- Born: 28 September 1970 (age 55) Middelberg, South Africa
- Occupations: Actress, Broadcaster, Voice Artist, Host, Social Media Personality
- Years active: 1994 - present
- Notable work: Home Affairs, iGazi, Mfolozi Street & Muvhango
- Awards: Golden Horn Award for Best Supporting Actress in a TV Drama Series

= Vatiswa Ndara =

South African actress

Vatiswa Ndara (born 28 September 1970) is a South African actress and media personality.

== Early years and education ==
She was born in Middelberg which is located in the Eastern Cape province.

== Career ==
In 1994, she began her career as a news reader and compiler at Radio Transkei. She has also worked as a presenter at other radio stations including Radio Bob, Kaya FM, Metro FM, 5FM and Highveld Stereo. Her acting career began when she was offered the role of Ma'mfundisi in Generations. She has since starred in the television series Gaz'lam, Nomzamo, Home Affairs, Tsha Tsha, and Society. She appeared in the 2019 film Salvation.

== Filmography ==

- Generations
- Gaz'lam
- Nomzamo
- Home Affairs
- Society
- Shooting Stars
- 90 Plein Street
- Ihawu le Sizwe
- Muvhango
- Igazi
- Ithemba
- Tsha Tsha
- Society
- Salvation (2019 film)

== Open letter ==
On 8 October 2019, Ndara wrote a 6-page letter to Nathi Mthethwa, the arts and culture minister, which was posted on Twitter. In the letter, she alleged that Connie Ferguson and Shona Ferguson's company, Ferguson Films, mistreated actors in the entertainment industry. The letter went viral and sparked debates on the internet.

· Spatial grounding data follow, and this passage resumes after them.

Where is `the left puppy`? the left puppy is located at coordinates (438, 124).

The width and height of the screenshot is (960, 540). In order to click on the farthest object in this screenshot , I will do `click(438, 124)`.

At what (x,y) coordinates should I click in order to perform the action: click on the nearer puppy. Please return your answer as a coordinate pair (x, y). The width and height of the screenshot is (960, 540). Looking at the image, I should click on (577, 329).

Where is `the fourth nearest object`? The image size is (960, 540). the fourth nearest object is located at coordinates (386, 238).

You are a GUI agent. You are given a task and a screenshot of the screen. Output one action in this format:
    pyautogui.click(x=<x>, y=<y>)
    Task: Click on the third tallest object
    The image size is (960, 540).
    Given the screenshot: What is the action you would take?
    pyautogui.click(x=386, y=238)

== Awards and recognition ==

- 2006: She won the inaugural SAFTA award for Best Supporting Actress
- 2008–2009: She was selected as a juror of the 2008 and 2009 International Emmy Awards. She judged in the category Best Performance by an Actress.
- 2016: She was nominated the Best Actress in a TV Comedy category for 2016 SAFTA.
- 2017: She received DStv's inaugural Mzansi Viewers' Choice Award for Favourite Actress.